The dosage of medicine often changes as a person gets older due to several physiological changes that occur with aging. One such change is the natural decline in the efficacy of the immune system, also known as immunosenescence, which typically begins around age 50 and makes older individuals more susceptible to diseases. The process of aging also affects the body's ability to metabolize and eliminate drugs, with reduced liver and kidney function potentially leading to higher drug levels in the body and an increased risk of toxicity. Therefore, careful consideration of dosage and route of administration is crucial to balance maximizing drug efficacy and minimizing the risk of side effects.
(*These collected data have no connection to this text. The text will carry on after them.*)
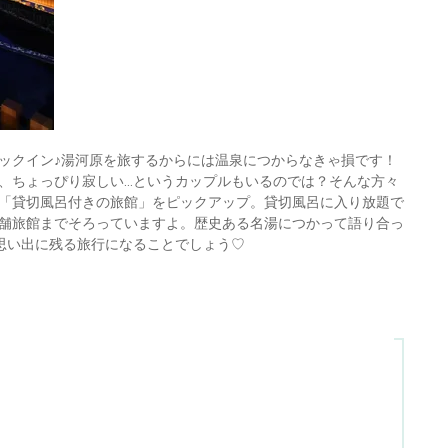
ックイン♪湯河原を旅するからには温泉につからなきゃ損です！
、ちょっぴり寂しい…というカップルもいるのでは？そんな方々
「貸切風呂付きの旅館」をピックアップ。貸切風呂に入り放題で
舗旅館までそろっていますよ。歴史ある名湯につかって語り合っ
思い出に残る旅行になることでしょう♡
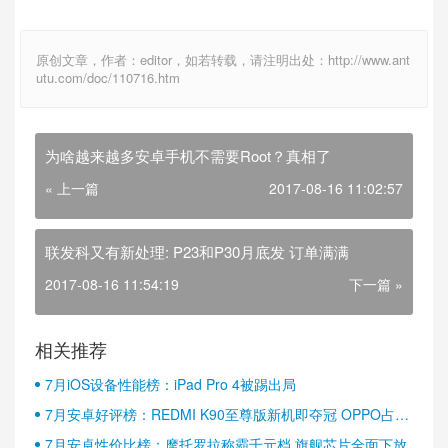
原创文章，作者：editor，如若转载，请注明出处：http://www.ant
utu.com/doc/110716.htm
为啥越来越多安卓手机不需要Root？真相了
« 上一篇
2017-08-16 11:02:57
联发科又有新处理: P23和P30月底发 订单满满
2017-08-16 11:54:19
下一篇 »
相关推荐
7月iOS设备性能榜：iPad Pro 4被踢出局
7月安卓好评榜：REDMI K90至尊版新机即夺冠 OPPO占据
半壁江山
7月安卓性价比榜：摩托罗拉称霸千元档 旗舰芯片全面下放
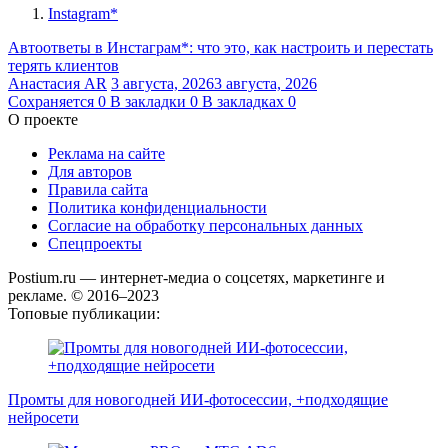
Instagram*
Автоответы в Инстаграм*: что это, как настроить и перестать
терять клиентов
Анастасия AR
3 августа, 2026
3 августа, 2026
Сохраняется
0
В закладки
0
В закладках
0
О проекте
Реклама на сайте
Для авторов
Правила сайта
Политика конфиденциальности
Согласие на обработку персональных данных
Спецпроекты
Postium.ru — интернет-медиа о соцсетях, маркетинге и
рекламе. © 2016–2023
Топовые публикации:
Промты для новогодней ИИ-фотосессии, +подходящие
нейросети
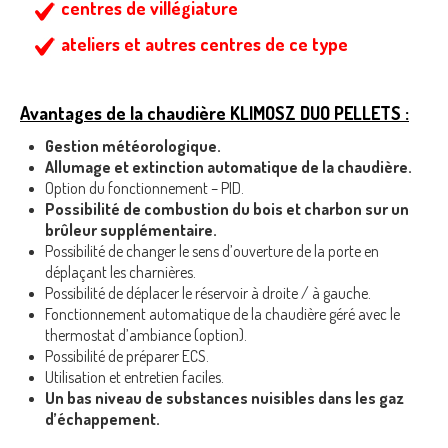
centres de villégiature
ateliers et autres centres de ce type
Avantages de la chaudière KLIMOSZ DUO PELLETS :
Gestion météorologique.
Allumage et extinction automatique de la chaudière.
Option du fonctionnement – PID.
Possibilité de combustion du bois et charbon sur un
brûleur supplémentaire.
Possibilité de changer le sens d’ouverture de la porte en
déplaçant les charnières.
Possibilité de déplacer le réservoir à droite / à gauche.
Fonctionnement automatique de la chaudière géré avec le
thermostat d’ambiance (option).
Possibilité de préparer ECS.
Utilisation et entretien faciles.
Un bas niveau de substances nuisibles dans les gaz
d’échappement.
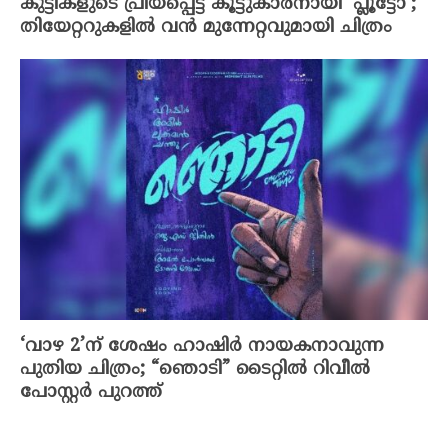
കുട്ടികളുടെ പ്രിയപ്പെട്ട കൂട്ടുകാരനായി ‘പ്ലൂട്ടോ’;
തിയേറ്ററുകളിൽ വൻ മുന്നേറ്റവുമായി ചിത്രം
‘വാഴ 2’ന് ശേഷം ഹാഷിർ നായകനാവുന്ന
പുതിയ ചിത്രം; “ഞൊടി” ടൈറ്റിൽ റിവീൽ
പോസ്റ്റർ പുറത്ത്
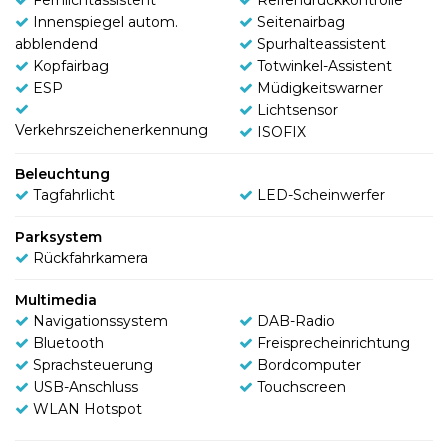
Innenspiegel autom.
Seitenairbag
abblendend
Spurhalteassistent
Kopfairbag
Totwinkel-Assistent
ESP
Müdigkeitswarner
Lichtsensor
Verkehrszeichenerkennung
ISOFIX
Beleuchtung
Tagfahrlicht
LED-Scheinwerfer
Parksystem
Rückfahrkamera
Multimedia
Navigationssystem
DAB-Radio
Bluetooth
Freisprecheinrichtung
Sprachsteuerung
Bordcomputer
USB-Anschluss
Touchscreen
WLAN Hotspot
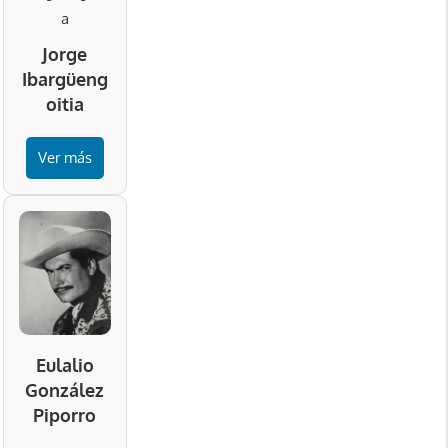
Jorge
Ibargüeng
oitia
Ver más
Eulalio
González
Piporro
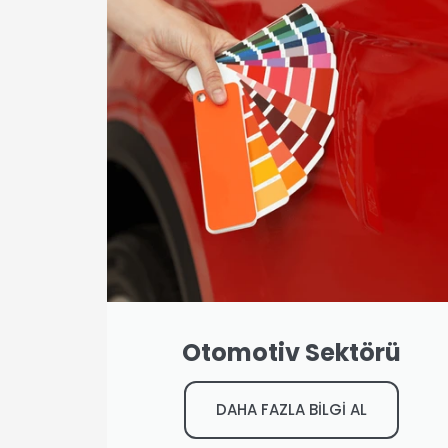
Otomotiv Sektörü
DAHA FAZLA BİLGİ AL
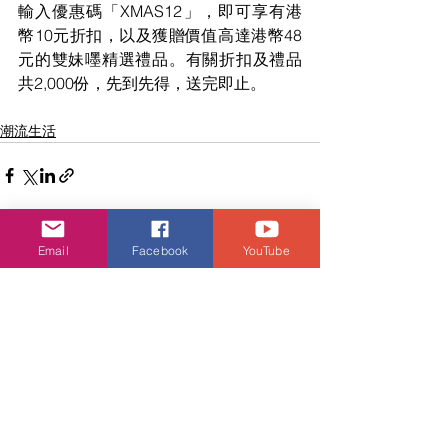
輸入優惠碼「XMAS12」，即可享有港
幣10元折扣，以及獲贈價值高達港幣48
元的雙妹嚜精選禮品。有關折扣及禮品
共2,000份，先到先得，送完即止。
潮流生活
Email
Facebook
YouTube
查看全部
相關文章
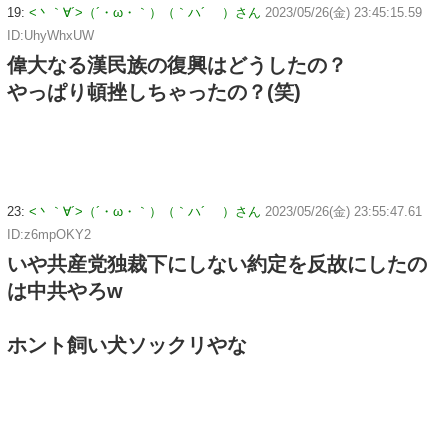
19:
<丶｀∀´>（´・ω・｀）（｀ハ´ ）さん
2023/05/26(金) 23:45:15.59
ID:UhyWhxUW
偉大なる漢民族の復興はどうしたの？
やっぱり頓挫しちゃったの？(笑)
23:
<丶｀∀´>（´・ω・｀）（｀ハ´ ）さん
2023/05/26(金) 23:55:47.61
ID:z6mpOKY2
いや共産党独裁下にしない約定を反故にしたの
は中共やろw
ホント飼い犬ソックリやな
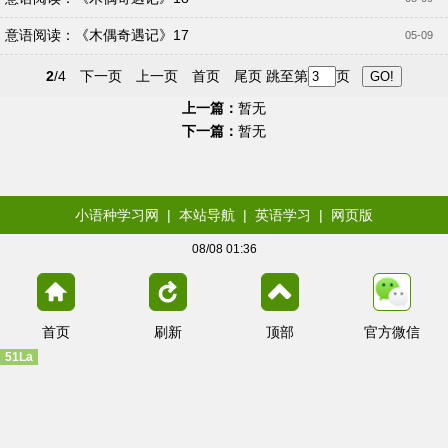
意语阅读：《木偶奇遇记》17
05-09
2
/4
下一页
上一页
首页
尾页
跳至第
页
上一篇：
暂无
下一篇：
暂无
小语种学习网
|
本站导航
|
英语学习
|
网页版
08/08 01:36
首页
刷新
顶部
官方微信
51La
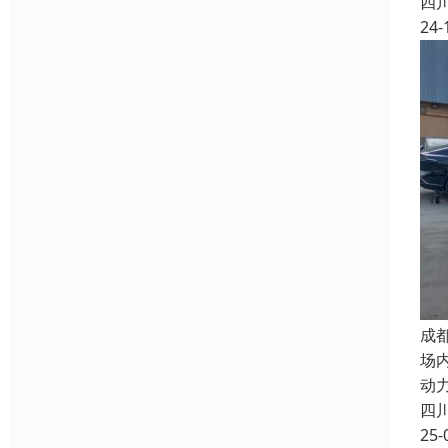
四
24-
成
场
动
四
25-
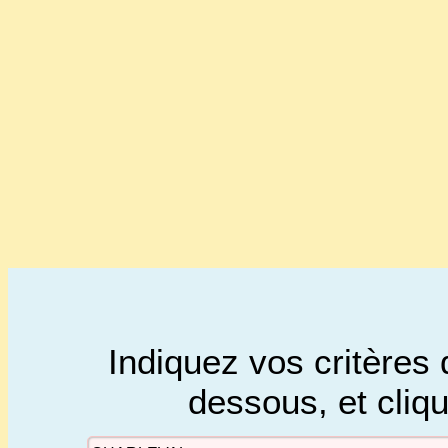
Indiquez vos critères 
dessous, et cliq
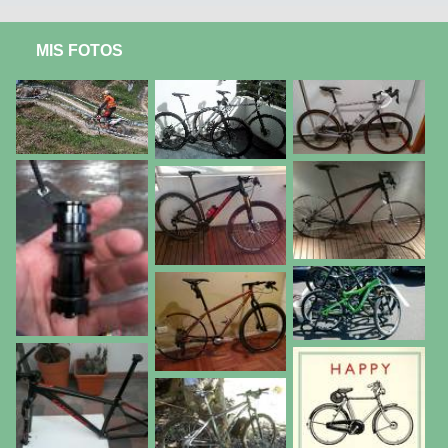
MIS FOTOS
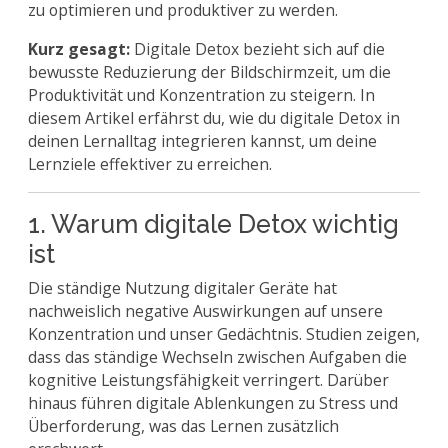
zu optimieren und produktiver zu werden.
Kurz gesagt:
Digitale Detox bezieht sich auf die
bewusste Reduzierung der Bildschirmzeit, um die
Produktivität und Konzentration zu steigern. In
diesem Artikel erfährst du, wie du digitale Detox in
deinen Lernalltag integrieren kannst, um deine
Lernziele effektiver zu erreichen.
1. Warum digitale Detox wichtig
ist
Die ständige Nutzung digitaler Geräte hat
nachweislich negative Auswirkungen auf unsere
Konzentration und unser Gedächtnis. Studien zeigen,
dass das ständige Wechseln zwischen Aufgaben die
kognitive Leistungsfähigkeit verringert. Darüber
hinaus führen digitale Ablenkungen zu Stress und
Überforderung, was das Lernen zusätzlich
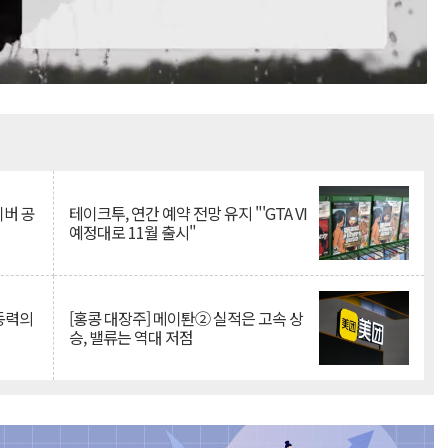
Mute
이버 공
테이크투, 연간 예약 전망 유지 "'GTA VI
예정대로 11월 출시"
 동력의
[홍콩 대장주] 메이퇀② 실적은 고속 상
승, 밸류는 역대 저점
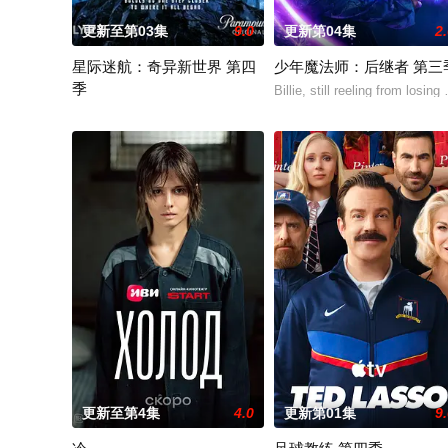
更新至第03集
9.0
更新第04集
2
星际迷航：奇异新世界 第四
少年魔法师：后继者 第三
季
Billie, still reeling from losin
2026 / 美国 / ,杰丝·布什,克里斯蒂娜·钟,西莉亚·罗丝·古丁,阿德
更新至第4集
4.0
更新第01集
9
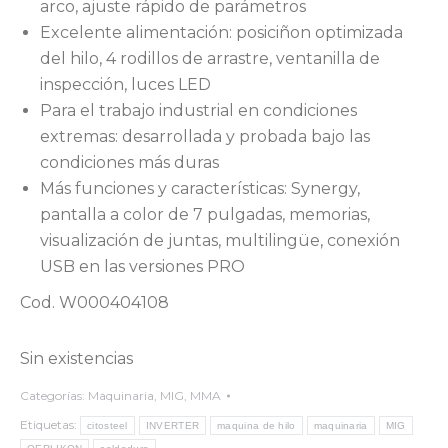
arco, ajuste rápido de parámetros
Excelente alimentación: posiciñon optimizada
del hilo, 4 rodillos de arrastre, ventanilla de
inspección, luces LED
Para el trabajo industrial en condiciones
extremas: desarrollada y probada bajo las
condiciones más duras
Más funciones y características: Synergy,
pantalla a color de 7 pulgadas, memorias,
visualización de juntas, multilingüe, conexión
USB en las versiones PRO
Cod. W000404108
Sin existencias
Categorías:
Maquinaria
,
MIG
,
MMA
Etiquetas:
citosteel
INVERTER
maquina de hilo
maquinaria
MIG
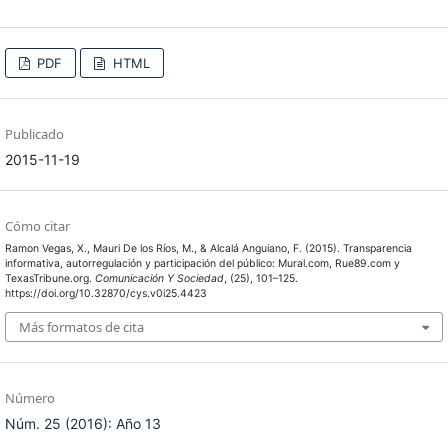
PDF
HTML
Publicado
2015-11-19
Cómo citar
Ramon Vegas, X., Mauri De los Ríos, M., & Alcalá Anguiano, F. (2015). Transparencia
informativa, autorregulación y participación del público: Mural.com, Rue89.com y
TexasTribune.org.
Comunicación Y Sociedad
, (25), 101–125.
https://doi.org/10.32870/cys.v0i25.4423
Más formatos de cita
Número
Núm. 25 (2016): Año 13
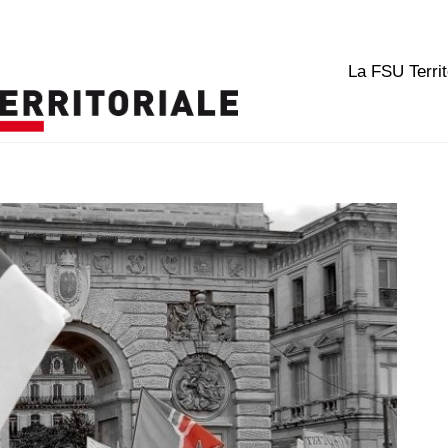
La FSU Territ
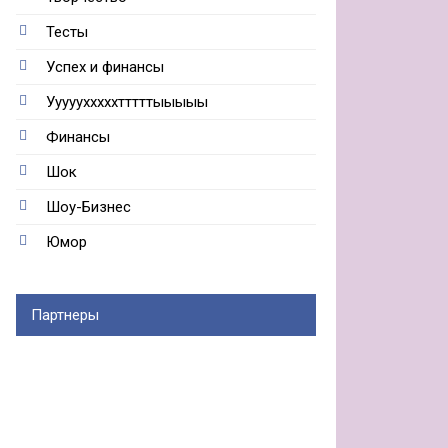
Тесты
Успех и финансы
Ууууухххххтттттыыыыы
Финансы
Шок
Шоу-Бизнес
Юмор
Партнеры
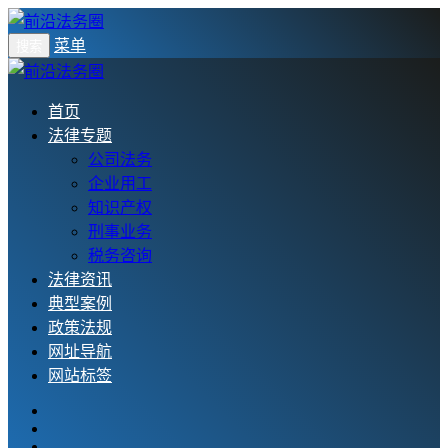
菜单
搜索
首页
法律专题
公司法务
企业用工
知识产权
刑事业务
税务咨询
法律资讯
典型案例
政策法规
网址导航
网站标签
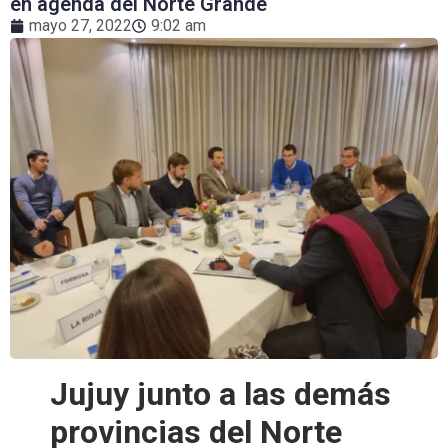
en agenda del Norte Grande
mayo 27, 2022
9:02 am
Jujuy junto a las demás
provincias del Norte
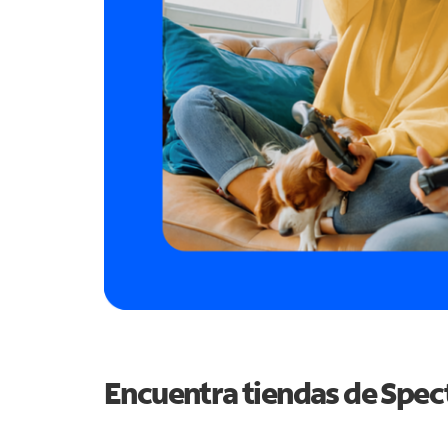
Encuentra tiendas de Spe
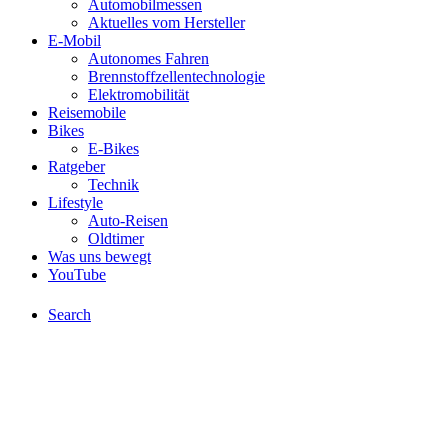
Automobilmessen
Aktuelles vom Hersteller
E-Mobil
Autonomes Fahren
Brennstoffzellentechnologie
Elektromobilität
Reisemobile
Bikes
E-Bikes
Ratgeber
Technik
Lifestyle
Auto-Reisen
Oldtimer
Was uns bewegt
YouTube
Search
In addition to immune system changes and altered drug metabolism, other factors such as muscle mass decrease, slower reflexes, and the development of chronic conditions contribute to the need for adjusted medication dosages. Dose-dependency and time-dependency of drugs further complicate dosage calculations, as some drugs require large doses for efficacy while others are more effective when maintained at lower levels over longer periods.

Ultimately, personalized medicine approaches such as Therapeutic Drug Monitoring (TDM) play a significant role in ensuring optimal therapeutic ranges are achieved for each individual patient, considering their unique characteristics such as age, weight, genetic polymorphism, and comorbid diseases. This personalized approach helps to maximize the benefits of medications while reducing the likelihood of adverse effects.